* _AIM OF THE EXERCISE_:
An unaltered copy of every line below is the expected output.

::: MATERIAL FOR THE TASK :::

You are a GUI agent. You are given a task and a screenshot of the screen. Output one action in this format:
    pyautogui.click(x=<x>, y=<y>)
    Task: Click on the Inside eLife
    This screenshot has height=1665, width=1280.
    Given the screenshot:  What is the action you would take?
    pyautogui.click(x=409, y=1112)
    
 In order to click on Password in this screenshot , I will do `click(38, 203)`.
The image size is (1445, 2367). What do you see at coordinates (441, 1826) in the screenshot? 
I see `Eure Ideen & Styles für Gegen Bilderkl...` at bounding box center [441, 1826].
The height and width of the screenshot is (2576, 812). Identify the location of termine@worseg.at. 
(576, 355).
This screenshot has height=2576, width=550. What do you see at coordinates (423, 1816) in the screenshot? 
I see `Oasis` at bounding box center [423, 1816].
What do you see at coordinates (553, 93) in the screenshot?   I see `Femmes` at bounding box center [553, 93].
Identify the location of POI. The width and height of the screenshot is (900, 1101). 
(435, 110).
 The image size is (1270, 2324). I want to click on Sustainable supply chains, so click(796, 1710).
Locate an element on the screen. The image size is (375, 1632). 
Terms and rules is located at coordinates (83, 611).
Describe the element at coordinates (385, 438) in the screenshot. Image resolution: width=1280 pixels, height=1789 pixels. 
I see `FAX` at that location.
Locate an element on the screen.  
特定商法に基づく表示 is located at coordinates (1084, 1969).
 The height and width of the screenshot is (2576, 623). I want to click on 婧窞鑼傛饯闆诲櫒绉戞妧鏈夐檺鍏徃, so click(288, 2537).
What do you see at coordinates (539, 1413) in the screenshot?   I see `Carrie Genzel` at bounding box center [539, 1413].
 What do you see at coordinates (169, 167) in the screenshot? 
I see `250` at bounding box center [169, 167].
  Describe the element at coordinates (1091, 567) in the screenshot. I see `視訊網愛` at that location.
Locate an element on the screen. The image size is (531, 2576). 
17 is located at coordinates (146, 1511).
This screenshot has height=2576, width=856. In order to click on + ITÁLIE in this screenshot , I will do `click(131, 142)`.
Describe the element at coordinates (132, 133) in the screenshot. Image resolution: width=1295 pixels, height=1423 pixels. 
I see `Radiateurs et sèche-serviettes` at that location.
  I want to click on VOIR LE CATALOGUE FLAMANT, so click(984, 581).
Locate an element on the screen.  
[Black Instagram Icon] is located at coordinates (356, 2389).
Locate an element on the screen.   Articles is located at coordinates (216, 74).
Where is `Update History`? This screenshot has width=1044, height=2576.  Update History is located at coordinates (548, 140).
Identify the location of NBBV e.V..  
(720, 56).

:::

* _TASK RESPONSE_:
You are a GUI agent. You are given a task and a screenshot of the screen. Output one action in this format:
    pyautogui.click(x=<x>, y=<y>)
    Task: Click on the Inside eLife
    This screenshot has height=1665, width=1280.
    Given the screenshot:  What is the action you would take?
    pyautogui.click(x=409, y=1112)
    
 In order to click on Password in this screenshot , I will do `click(38, 203)`.
The image size is (1445, 2367). What do you see at coordinates (441, 1826) in the screenshot? 
I see `Eure Ideen & Styles für Gegen Bilderkl...` at bounding box center [441, 1826].
The height and width of the screenshot is (2576, 812). Identify the location of termine@worseg.at. 
(576, 355).
This screenshot has height=2576, width=550. What do you see at coordinates (423, 1816) in the screenshot? 
I see `Oasis` at bounding box center [423, 1816].
What do you see at coordinates (553, 93) in the screenshot?   I see `Femmes` at bounding box center [553, 93].
Identify the location of POI. The width and height of the screenshot is (900, 1101). 
(435, 110).
 The image size is (1270, 2324). I want to click on Sustainable supply chains, so click(796, 1710).
Locate an element on the screen. The image size is (375, 1632). 
Terms and rules is located at coordinates (83, 611).
Describe the element at coordinates (385, 438) in the screenshot. Image resolution: width=1280 pixels, height=1789 pixels. 
I see `FAX` at that location.
Locate an element on the screen.  
特定商法に基づく表示 is located at coordinates (1084, 1969).
 The height and width of the screenshot is (2576, 623). I want to click on 婧窞鑼傛饯闆诲櫒绉戞妧鏈夐檺鍏徃, so click(288, 2537).
What do you see at coordinates (539, 1413) in the screenshot?   I see `Carrie Genzel` at bounding box center [539, 1413].
 What do you see at coordinates (169, 167) in the screenshot? 
I see `250` at bounding box center [169, 167].
  Describe the element at coordinates (1091, 567) in the screenshot. I see `視訊網愛` at that location.
Locate an element on the screen. The image size is (531, 2576). 
17 is located at coordinates (146, 1511).
This screenshot has height=2576, width=856. In order to click on + ITÁLIE in this screenshot , I will do `click(131, 142)`.
Describe the element at coordinates (132, 133) in the screenshot. Image resolution: width=1295 pixels, height=1423 pixels. 
I see `Radiateurs et sèche-serviettes` at that location.
  I want to click on VOIR LE CATALOGUE FLAMANT, so click(984, 581).
Locate an element on the screen.  
[Black Instagram Icon] is located at coordinates (356, 2389).
Locate an element on the screen.   Articles is located at coordinates (216, 74).
Where is `Update History`? This screenshot has width=1044, height=2576.  Update History is located at coordinates (548, 140).
Identify the location of NBBV e.V..  
(720, 56).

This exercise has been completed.